# [Exercise]
From the material below, return every line that includes "Fashion".

# [Provided information]

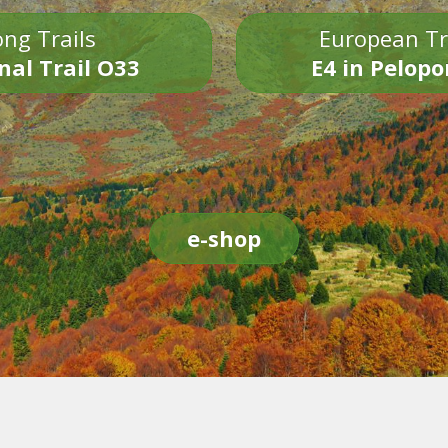
ng Trails
European Tr
nal Trail O33
E4 in Pelop
e-shop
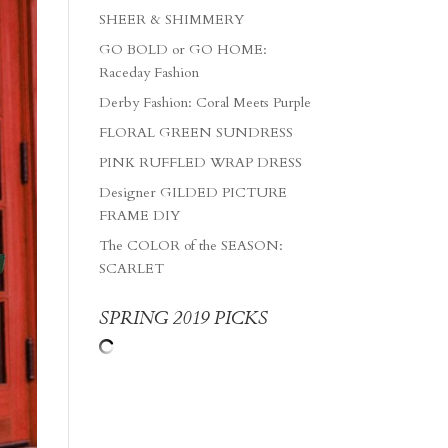
SHEER & SHIMMERY
GO BOLD or GO HOME:
Raceday Fashion
Derby Fashion: Coral Meets Purple
FLORAL GREEN SUNDRESS
PINK RUFFLED WRAP DRESS
Designer GILDED PICTURE
FRAME DIY
The COLOR of the SEASON:
SCARLET
SPRING 2019 PICKS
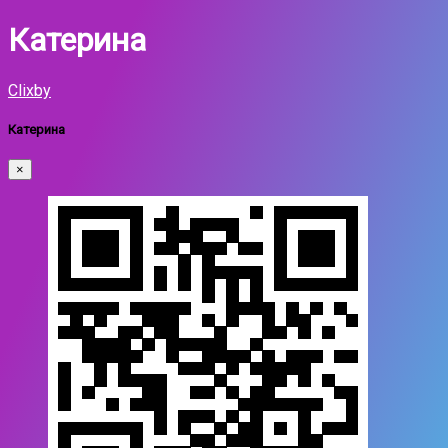
Катерина
Clixby
Катерина
×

# [Task answer]
Raceday Fashion
Derby Fashion: Coral Meets Purple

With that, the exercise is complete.